Scaled-up versions of Moxie could become part of the Nasa Artemis program that aims to land humans on Mars in the 2030s.
Chinese space debris
China’s space program sparked global outrage in November when a chunk of a rocket used to deliver a module to its new Tiangong space station fell to Earth uncontrolled, triggering the closure of European airspace and hundreds of flight delays.
It was the second time in 2022 that parts of China’s Long March rockets had threatened populated areas, prompting calls from space experts for the “irresponsible” country to clean up its act. Chinese space debris has previously fallen on the Maldives and India.
China completed construction of Tiangong for a crew of three in 2022, and is already considering expansion.
Russia goes it alone
The Russian space agency Roscosmos announced in July it was to end its two-decade partnership with the US over the International Space Station, and planned to focus on building its own orbiting outpost.

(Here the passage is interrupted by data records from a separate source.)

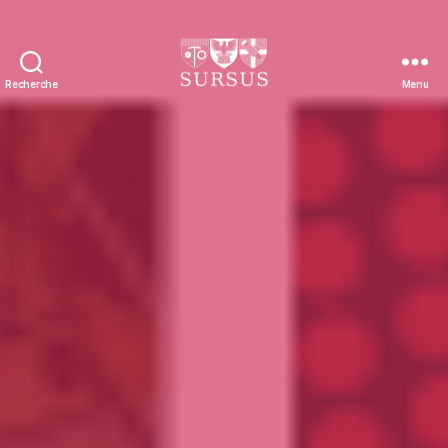
Recherche
Menu
Sursus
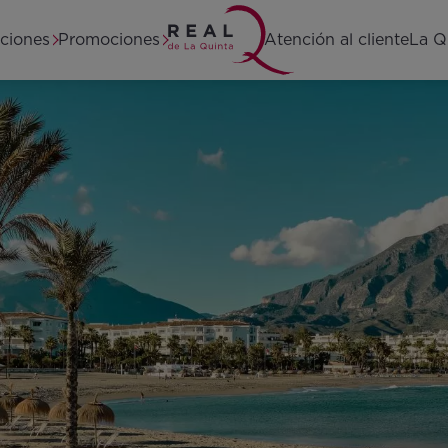
Home
aciones
Promociones
Atención al cliente
La Q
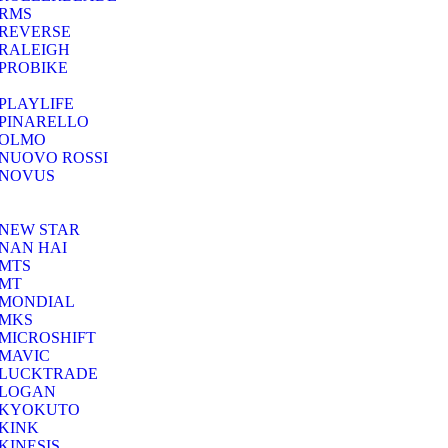
RMS
REVERSE
RALEIGH
PROBIKE
PLAYLIFE
PINARELLO
OLMO
NUOVO ROSSI
NOVUS
NEW STAR
NAN HAI
MTS
MT
MONDIAL
MKS
MICROSHIFT
MAVIC
LUCKTRADE
LOGAN
KYOKUTO
KINK
KINESIS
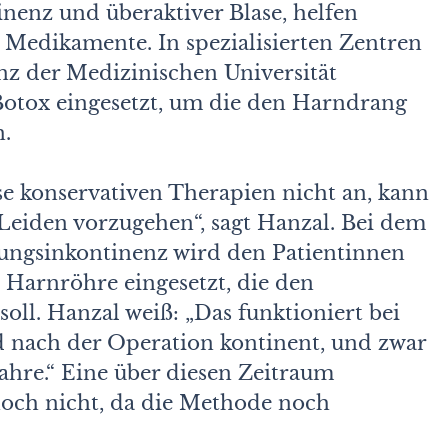
nenz und überaktiver Blase, helfen
 Medikamente. In spezialisierten Zentren
z der Medizinischen Universität
tox eingesetzt, um die den Harndrang
n.
se konservativen Therapien nicht an, kann
Leiden vorzugehen“, sagt Hanzal. Bei dem
stungsinkontinenz wird den Patientinnen
e Harnröhre eingesetzt, die den
oll. Hanzal weiß: „Das funktioniert bei
nd nach der Operation kontinent, und zwar
ahre.“ Eine über diesen Zeitraum
och nicht, da die Methode noch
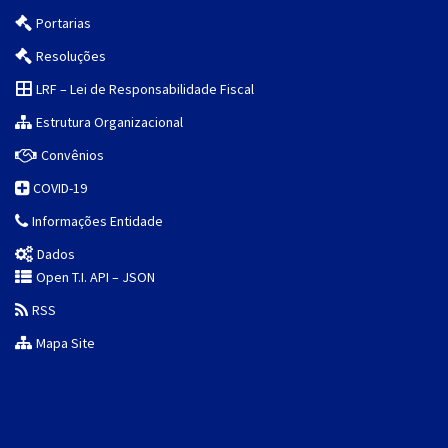
Portarias
Resoluções
LRF – Lei de Responsabilidade Fiscal
Estrutura Organizacional
Convênios
COVID-19
Informações Entidade
Dados
Open T.I. API – JSON
RSS
Mapa Site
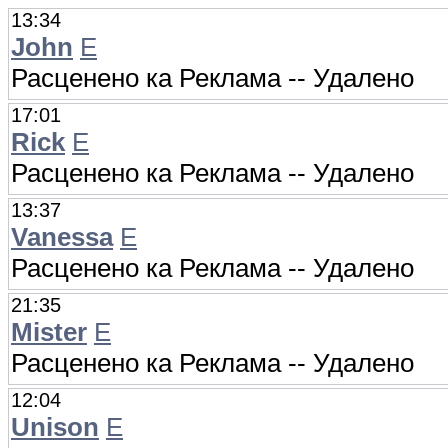
13:34
John
E
Расценено ка Реклама -- Удалено
17:01
Rick
E
Расценено ка Реклама -- Удалено
13:37
Vanessa
E
Расценено ка Реклама -- Удалено
21:35
Mister
E
Расценено ка Реклама -- Удалено
12:04
Unison
E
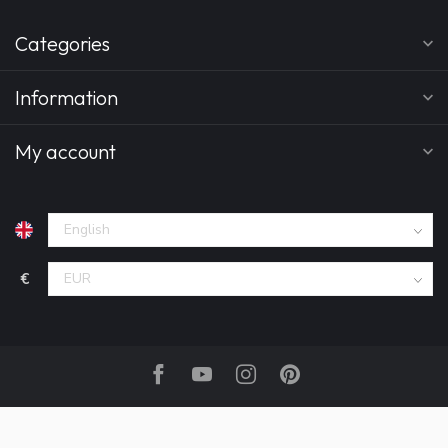
Categories
Information
My account
€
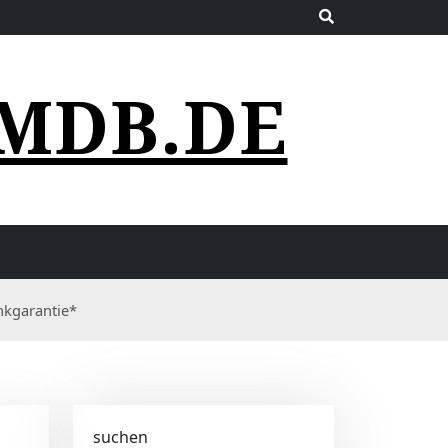
MDB.DE
nkgarantie*
suchen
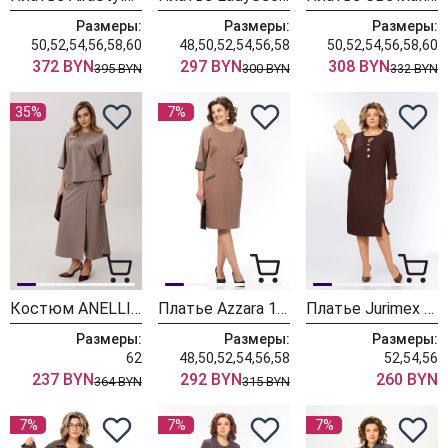
Размеры:
Размеры:
Размеры:
50,52,54,56,58,60
48,50,52,54,56,58
50,52,54,56,58,60
372 BYN
297 BYN
308 BYN
395 BYN
300 BYN
332 BYN
35%
7%
Костюм ANELLI LAUREL 1793-2 пустынная гладь
Платье Azzara 10062
Платье Jurimex West 3544
Размеры:
Размеры:
Размеры:
62
48,50,52,54,56,58
52,54,56
237 BYN
292 BYN
260 BYN
364 BYN
315 BYN
7%
7%
7%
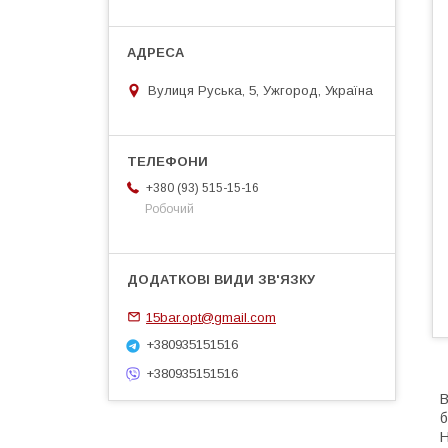
Вулиця Руська, 5, Ужгород, Україна
+380 (93) 515-15-16
Робочий
15bar.opt@gmail.com
+380935151516
+380935151516
B
б
Н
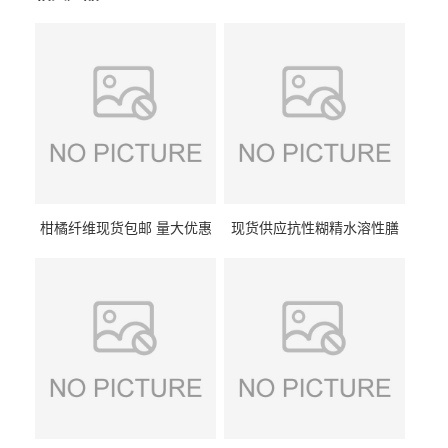
柑橘纤维现货包邮 量大优惠
现货供应抗性糊精水溶性膳
纤维素 柑橘粉 柑橘提取物
食纤维食品级代餐饱腹低热
量1kg包邮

Analysts linked the move to Russia’s invasion of Ukraine, as US-Russian tensions grew over the conflict. The announcement came barely three months after a crew of Russian cosmonauts boarded the ISS in the yellow and blue colors of the Ukraine flag.
Russia’s President Vladimir Putin reportedly replied “good” when Yuri Borisov, the newly appointed head of Roscosmos, told him Russia was out after fulfilling ISS obligations to 2024.
Boeing joined Elon Musk’s SpaceX in May as the only commercial companies to have docked their space vehicles at the International Space Station, a major step forward in its plans to ferry humans aboard its Starliner crew capsule.
SpaceX continues to dominate the commercial space market with two crewed missions to the ISS in 2022, among the 61 total launches it planned this year.
Boeing, a long-time partner of Nasa, has trailed SpaceX in development of a crew capsule. Its first crewed Starliner test flight has been delayed until no earlier than April 2023.